Working through a nonprofit called the Exodus Road, LaRoche and Boyer conducted surveillance in brothels and tried to determine the age of the girls -- known only by numbers pinned to bikinis -- and identify their bosses.

"Something huge happened there for us," Boyer says. "You can't explain it. Can't put your finger on it. If you make a wrong move, you're getting tossed off a building. We were in deep, man, but that's the way it needed to be done. Adam and I truly believe God brought us there and said, 'This is what I have for you boys.'"

When it came time to board a flight back home, LaRoche hesitated. "I was sick," he says. "I was thinking about my kids and then thinking about the hundreds of thousands of parents who are searching for their 12-year-old daughters."

As they waited for their plane, LaRoche asked Boyer, "What are we doing? We're going back to play a game for the next eight months?"

In the end, the ESPN team decides that LaRoach walked away because he had decided that he didn't want to "play by someone else's rules."

Really now? Or is there a chance that he wanted to play by someone else's rules, maybe even a Someone with a large "S," and that these rules conflicted with those of major-league baseball?

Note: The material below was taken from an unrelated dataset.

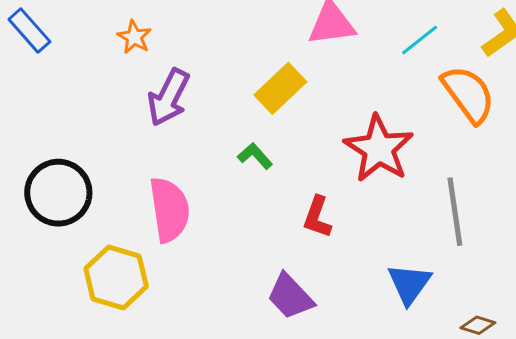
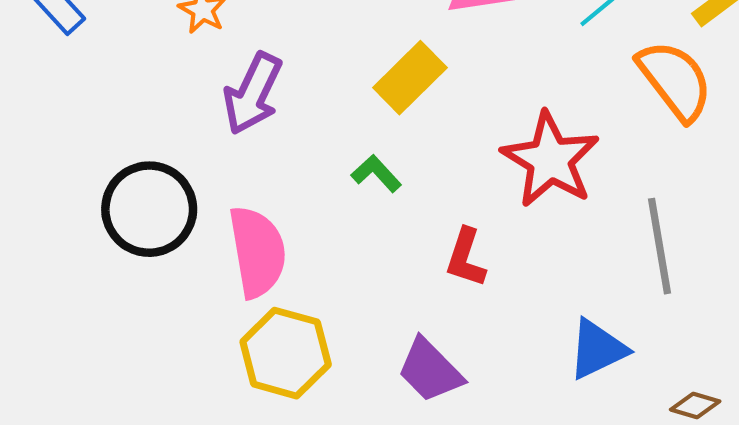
black circle: (58, 193) -> (149, 209), moved
yellow hexagon: (116, 277) -> (286, 353), moved
blue triangle: (409, 284) -> (597, 349), turned 30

Readers continue to send me notes asking if I think that ESPN has a newsroom policy -- literally at the level of a stylebook -- that requires reporters to avoid explicit references to religion, no major how large a role faith plays in a story. I'll admit that this story made me wonder a bit.

Exodus Road? Surely the ESPN team knew that LaRoche's faith was at the heart of this story. You think?